X L M Roberta Large Vit B 16 Plus
immich-appIntroduction
The repository provides ONNX exports for the multilingual CLIP model, M-CLIP/XLM-Roberta-Large-Vit-B-16Plus
. This model separates visual and textual encoders to generate image and text embeddings and is intended for use with Immich, a self-hosted photo library application.
Architecture
The model architecture leverages the XLM-Roberta-Large transformer for language understanding alongside a ViT-B-16Plus visual transformer. These components are integrated to perform multilingual image-text matching by generating embeddings separately for images and text.
Training
The training process utilizes both the visual and textual encoders to create embeddings. These embeddings can then be used in downstream tasks, such as image retrieval or captioning, within the context of a multilingual environment.
Guide: Running Locally
- Clone the Repository: Clone the model repository from Hugging Face.

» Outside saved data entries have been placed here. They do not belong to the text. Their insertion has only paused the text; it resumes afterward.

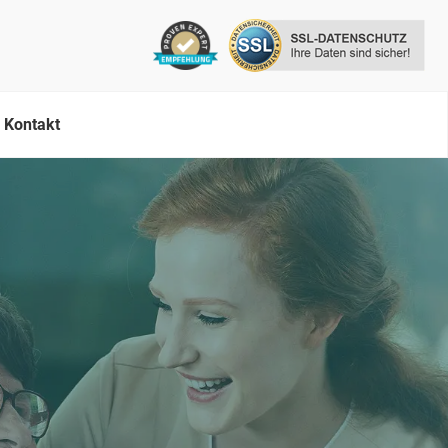
Kontakt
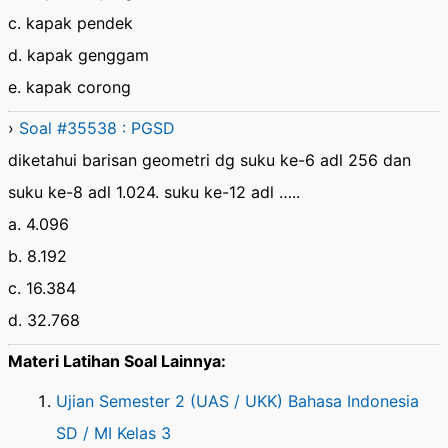
c. kapak pendek
d. kapak genggam
e. kapak corong
›
Soal #35538 : PGSD
diketahui barisan geometri dg suku ke-6 adl 256 dan
suku ke-8 adl 1.024. suku ke-12 adl …..
a. 4.096
b. 8.192
c. 16.384
d. 32.768
Materi Latihan Soal Lainnya:
Ujian Semester 2 (UAS / UKK) Bahasa Indonesia
SD / MI Kelas 3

- Install Dependencies: Ensure that ONNX and other necessary libraries are installed in your environment.
- Download Model Files: Download the ONNX model files for both the visual and textual encoders.
- Set Up Environment: Configure your environment to use the model with the Immich application.
- Inference: Run inference using the model to generate embeddings for your dataset.
Cloud GPUs: Utilize cloud GPU services like AWS, Google Cloud, or Azure for efficient model inference, especially when processing large datasets.
License
The project follows the licensing terms provided in the Hugging Face repository. Users should ensure compliance with these terms when using the model in their applications.